From fb71b261c468b419ffb3b4ee8de488e93f0c0716 Mon Sep 17 00:00:00 2001
From: Renato Alves <alves.rjc@gmail.com>
Date: Sun, 21 Jan 2018 20:50:54 +0100
Subject: [PATCH] ENH Allow limiting max-time of execution and validate number
 of cores

---
 bin/submitjob | 22 ++++++++++++++++++++--
 1 file changed, 20 insertions(+), 2 deletions(-)
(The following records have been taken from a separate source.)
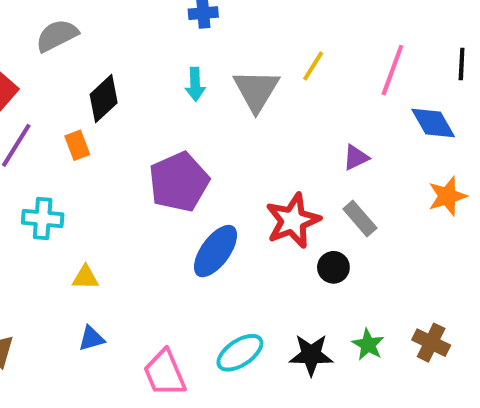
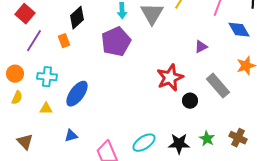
purple pentagon: (179, 182) -> (116, 42), moved
gray rectangle: (360, 219) -> (218, 86), moved, size x1.4
blue ellipse: (216, 251) -> (77, 94), moved
yellow triangle: (85, 277) -> (46, 109), moved

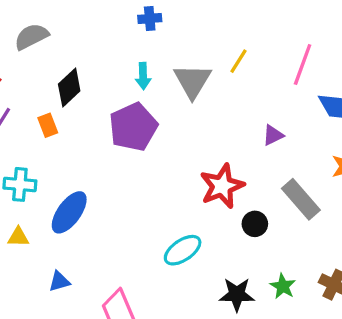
cyan ellipse: (144, 143) -> (183, 250), moved

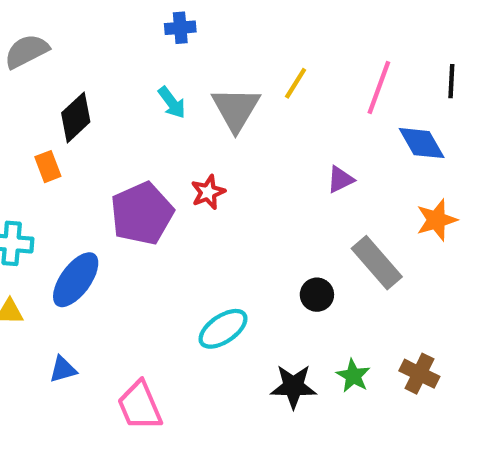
cyan arrow: (143, 76) -> (172, 102), turned -35
purple pentagon: (133, 127) -> (142, 214), moved
red star: (222, 186) -> (208, 192), moved, size x0.6

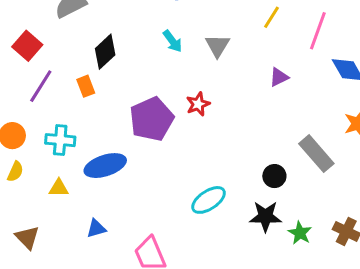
yellow line: (296, 83) -> (271, 17), moved
gray triangle: (236, 109) -> (218, 46), size x0.7
purple triangle: (340, 179) -> (279, 77), moved
blue ellipse: (76, 280) -> (105, 166), turned 36
black star: (293, 386) -> (265, 216), moved

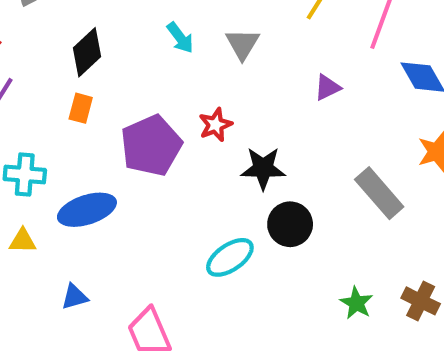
orange rectangle: (86, 86) -> (81, 108), moved, turned 36
black circle: (274, 176) -> (290, 224), moved, size x1.4
black star: (265, 216) -> (263, 168), moved

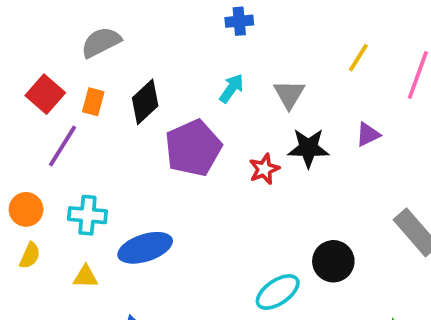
cyan arrow: (180, 38) -> (232, 88), turned -108
orange rectangle: (81, 108) -> (93, 102), moved
purple pentagon: (151, 145) -> (193, 148), moved
black star: (263, 168) -> (308, 148), moved

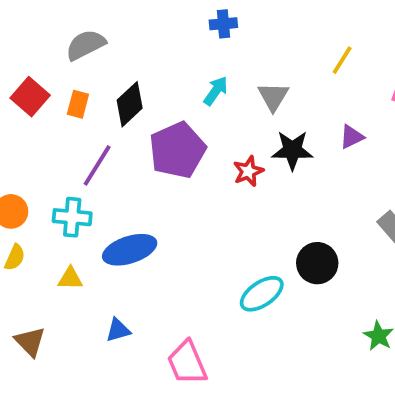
purple line: (63, 146) -> (97, 165), moved

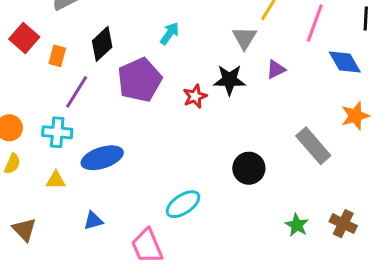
gray triangle: (273, 97) -> (244, 38), moved
orange rectangle: (78, 104) -> (57, 56), moved
cyan ellipse: (262, 294) -> (183, 204), moved

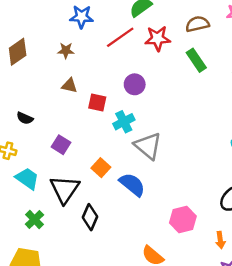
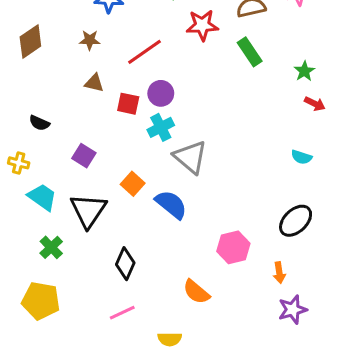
red line: (120, 37) -> (145, 52), moved
purple circle: (135, 84) -> (161, 93), moved
black diamond: (90, 217) -> (125, 264), moved

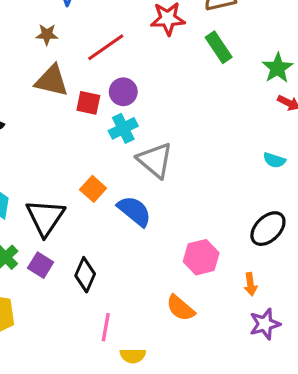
green star: (304, 71) -> (278, 68), size x1.4
brown triangle: (94, 83) -> (52, 81), size x1.6
purple square: (84, 156) -> (41, 265), moved
orange semicircle: (196, 292) -> (181, 308), moved
pink line: (122, 313) -> (106, 327), moved, turned -55

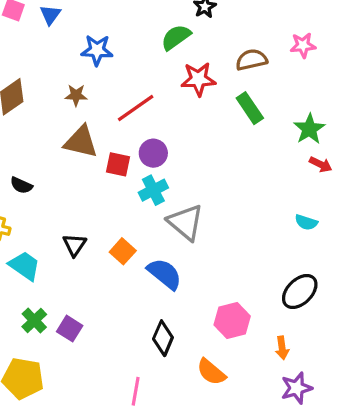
black triangle: (45, 217) -> (74, 245), moved, size x0.6
black diamond: (85, 275) -> (163, 338), moved

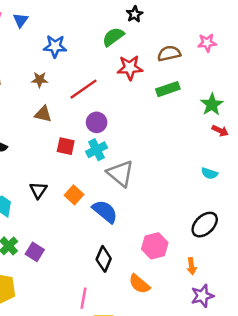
green rectangle: (250, 108) -> (168, 89), turned -75
brown triangle: (81, 142) -> (43, 114), size x0.7
red square: (118, 164) -> (66, 146), moved

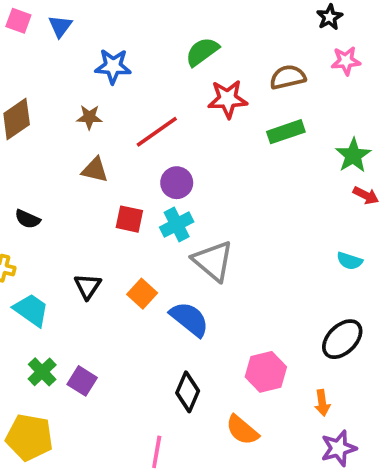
black star: (135, 14) -> (330, 17), moved

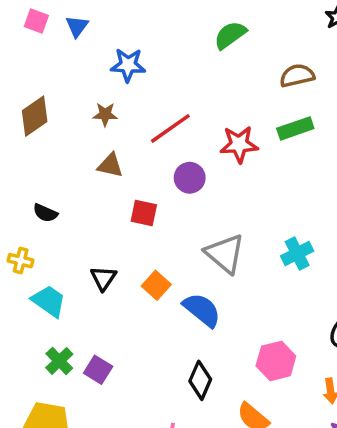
green semicircle: (202, 52) -> (230, 35), moved
red star: (228, 99) -> (239, 144), moved
cyan cross: (177, 225) -> (297, 253), moved

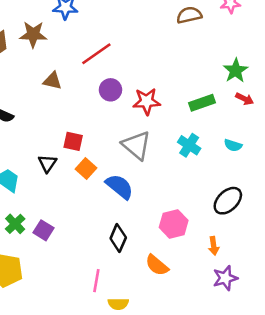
brown star: (105, 114) -> (33, 34), moved, size x1.5
green rectangle: (295, 128) -> (202, 103), moved
red star: (239, 144) -> (147, 101), moved
red square: (144, 213) -> (73, 141), moved
cyan cross: (297, 253) -> (189, 145), turned -30

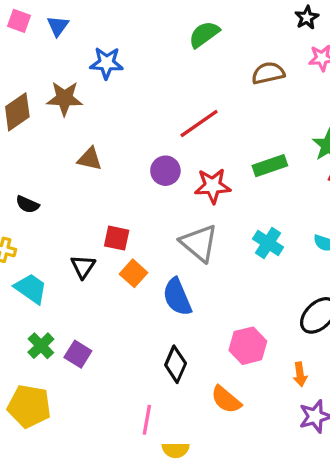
red line: (96, 54) -> (199, 124), moved
green rectangle: (202, 103) -> (270, 166), moved
blue semicircle: (120, 187) -> (177, 297), turned -152

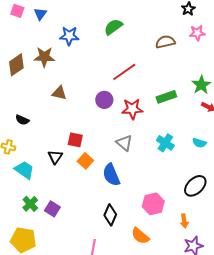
green semicircle: (204, 34) -> (113, 27), moved
gray triangle: (199, 243) -> (124, 143), size x0.7

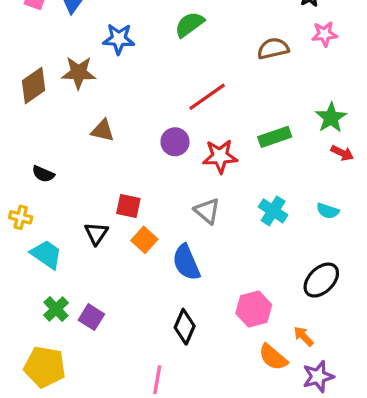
orange arrow: (184, 221) -> (304, 336), turned 144
orange semicircle: (140, 236) -> (273, 357), moved

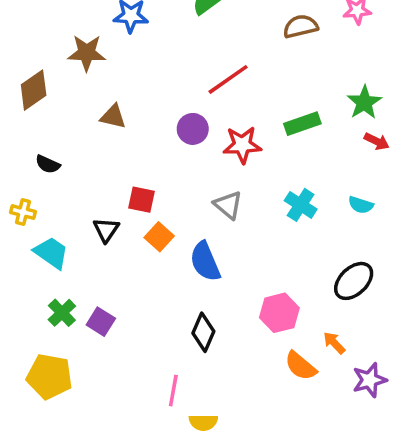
brown diamond: (34, 86) -> (34, 90), moved
purple star: (318, 377) -> (370, 380), moved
diff --git a/bin/submitjob b/bin/submitjob
index ef7f45e..2856781 100755
--- a/bin/submitjob
+++ b/bin/submitjob
@@ -13,6 +13,7 @@ CORES="1"
 RESERVE=""
 NODES="1"
 MEM="4"  # 4 GB by default
+TIME=""
 MEMALL="$MEM"
 ACTIVE="100"
 QUEUE=""
@@ -67,6 +68,7 @@ usage() {
     echo >&2 "                     for less than 1G/job use fractionals such as 0.1 (100M/job)"
     echo >&2 "    -a --active    = limit number of simultaneously active jobs. Defaults to ${ACTIVE}"
     echo >&2 "    -q --queue     = which queue to use. Uses cluster's default if unspecified"
+    echo >&2 "  * -k --time      = maximum execution time. Unlimited if unspecified. (hh:mm[:ss])"
     echo >&2 "  * -p --preempt   = specify preemption level (aka QoS) (SLURM). Defaults to ${PREEMPT}"
     echo >&2 "  * -t --target    = restricts to running on the given host(s) [comma separated] (SGE)"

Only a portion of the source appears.